This repository contains the solution to the problem outlined in instructions, along with the model, training code in pytorch with pytorch-lightning, results and tensorboard logs collected during training.

Model definition and training loop is present in plnn_module.py file. The current model may be a bit huge for the problem at hand, but it gives reasonable results, which can be verified by the training and validation loss given in the tensorboard logs. Given more time it might be possible to finetune the model and hyper parameters further using automated methods. The model definition can be easily customized by changing the hidden_layers arrray defining the neurons in each hidden layer.

The model achieved reasonable results for the training and test data that was provided. The MAE (L1Loss) for validation was 0.2, when the training was finished. The result from the inference is saved in a separate column with label 'Y', along with inputs, in the file test_pred.csv.
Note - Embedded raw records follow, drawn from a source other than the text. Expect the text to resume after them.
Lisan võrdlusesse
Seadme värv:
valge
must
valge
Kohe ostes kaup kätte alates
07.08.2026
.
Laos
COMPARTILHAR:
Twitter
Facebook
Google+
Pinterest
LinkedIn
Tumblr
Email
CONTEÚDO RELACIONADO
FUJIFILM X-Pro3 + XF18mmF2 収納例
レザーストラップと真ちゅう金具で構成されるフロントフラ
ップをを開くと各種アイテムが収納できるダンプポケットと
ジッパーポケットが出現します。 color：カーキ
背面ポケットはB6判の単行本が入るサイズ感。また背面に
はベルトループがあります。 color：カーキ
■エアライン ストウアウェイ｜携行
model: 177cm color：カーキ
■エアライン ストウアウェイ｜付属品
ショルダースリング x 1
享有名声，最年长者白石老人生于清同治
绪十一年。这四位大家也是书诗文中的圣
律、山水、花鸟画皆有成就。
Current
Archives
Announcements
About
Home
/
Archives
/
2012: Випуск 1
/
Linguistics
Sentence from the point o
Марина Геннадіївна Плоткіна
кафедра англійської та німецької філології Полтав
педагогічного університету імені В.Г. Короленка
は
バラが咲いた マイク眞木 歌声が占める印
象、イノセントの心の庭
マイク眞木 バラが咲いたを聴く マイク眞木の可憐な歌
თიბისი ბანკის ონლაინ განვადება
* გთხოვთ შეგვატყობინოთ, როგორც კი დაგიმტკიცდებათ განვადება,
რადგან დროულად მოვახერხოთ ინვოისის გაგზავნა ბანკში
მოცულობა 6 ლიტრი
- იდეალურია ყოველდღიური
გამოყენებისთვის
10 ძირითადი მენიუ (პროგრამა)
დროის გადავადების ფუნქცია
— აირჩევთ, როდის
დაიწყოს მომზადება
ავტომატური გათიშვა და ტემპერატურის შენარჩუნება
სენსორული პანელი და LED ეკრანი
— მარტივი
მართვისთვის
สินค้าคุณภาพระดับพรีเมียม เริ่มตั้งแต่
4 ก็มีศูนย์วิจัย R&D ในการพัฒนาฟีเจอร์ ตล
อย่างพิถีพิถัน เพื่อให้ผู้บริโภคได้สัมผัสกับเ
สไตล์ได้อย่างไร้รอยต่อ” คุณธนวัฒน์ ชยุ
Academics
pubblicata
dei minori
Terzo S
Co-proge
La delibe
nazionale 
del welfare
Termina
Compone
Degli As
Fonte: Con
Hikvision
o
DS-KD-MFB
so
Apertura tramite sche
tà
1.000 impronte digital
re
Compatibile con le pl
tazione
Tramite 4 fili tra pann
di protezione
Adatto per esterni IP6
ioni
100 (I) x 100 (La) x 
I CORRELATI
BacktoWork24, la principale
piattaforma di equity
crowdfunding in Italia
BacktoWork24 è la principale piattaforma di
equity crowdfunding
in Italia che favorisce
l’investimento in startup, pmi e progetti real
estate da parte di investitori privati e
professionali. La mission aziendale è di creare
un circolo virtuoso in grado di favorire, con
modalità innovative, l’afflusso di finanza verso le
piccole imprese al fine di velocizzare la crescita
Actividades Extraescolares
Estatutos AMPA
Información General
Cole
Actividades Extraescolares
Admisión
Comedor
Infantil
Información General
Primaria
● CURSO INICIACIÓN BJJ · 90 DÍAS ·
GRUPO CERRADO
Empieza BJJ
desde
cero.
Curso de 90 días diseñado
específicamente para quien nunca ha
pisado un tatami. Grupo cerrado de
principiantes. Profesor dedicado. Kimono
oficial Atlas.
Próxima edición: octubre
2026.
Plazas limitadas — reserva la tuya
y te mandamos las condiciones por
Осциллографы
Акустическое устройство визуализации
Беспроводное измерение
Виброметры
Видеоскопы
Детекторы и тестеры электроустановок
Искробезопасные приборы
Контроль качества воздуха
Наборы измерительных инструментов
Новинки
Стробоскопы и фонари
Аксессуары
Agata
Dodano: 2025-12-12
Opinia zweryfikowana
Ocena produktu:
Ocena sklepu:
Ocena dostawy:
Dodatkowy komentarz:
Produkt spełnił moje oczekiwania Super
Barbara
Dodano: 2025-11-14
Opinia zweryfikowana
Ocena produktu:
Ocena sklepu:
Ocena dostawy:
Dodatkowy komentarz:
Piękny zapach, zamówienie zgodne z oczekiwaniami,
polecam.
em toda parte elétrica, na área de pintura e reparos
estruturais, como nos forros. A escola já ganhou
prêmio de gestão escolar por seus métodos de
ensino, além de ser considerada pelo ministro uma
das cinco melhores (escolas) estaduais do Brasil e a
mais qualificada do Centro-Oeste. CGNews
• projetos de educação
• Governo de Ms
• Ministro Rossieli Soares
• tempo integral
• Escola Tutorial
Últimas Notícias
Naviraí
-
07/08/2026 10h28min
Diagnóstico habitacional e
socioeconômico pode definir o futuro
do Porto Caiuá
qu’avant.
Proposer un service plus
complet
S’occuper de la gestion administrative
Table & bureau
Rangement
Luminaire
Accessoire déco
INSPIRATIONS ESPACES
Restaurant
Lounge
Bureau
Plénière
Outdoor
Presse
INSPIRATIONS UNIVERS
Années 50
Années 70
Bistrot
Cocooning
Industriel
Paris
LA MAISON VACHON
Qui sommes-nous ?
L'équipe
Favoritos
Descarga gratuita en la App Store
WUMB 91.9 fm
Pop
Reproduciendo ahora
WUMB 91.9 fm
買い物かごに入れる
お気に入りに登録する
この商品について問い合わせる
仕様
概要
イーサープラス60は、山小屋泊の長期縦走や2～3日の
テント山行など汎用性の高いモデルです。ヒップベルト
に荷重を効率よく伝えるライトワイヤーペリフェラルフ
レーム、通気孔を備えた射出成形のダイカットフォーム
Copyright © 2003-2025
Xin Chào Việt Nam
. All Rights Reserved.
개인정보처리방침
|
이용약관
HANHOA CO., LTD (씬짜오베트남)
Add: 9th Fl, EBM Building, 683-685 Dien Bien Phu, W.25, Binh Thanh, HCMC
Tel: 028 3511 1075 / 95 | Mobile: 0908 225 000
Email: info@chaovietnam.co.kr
The model checkpoint is saved in checkpoints folder and training logs are saved in logs folder. It can be inspected using tensorboard.

Training and validation loss during training is given in the following graphs.

Training progress and learning rate change are shown in the logs below.

Run program.py after installing pytorch, pytorch-lightning and pandas. Default parameters are included in the program, but can be customized using commandline arguments. It should be possible to replicate the same results as random seed is fixed and deterministic option is turned on for pytorch-lightning.

Basic sanity checks for the data can be done using 'data_analysis.ipynb'.

No error handling is done in the current version.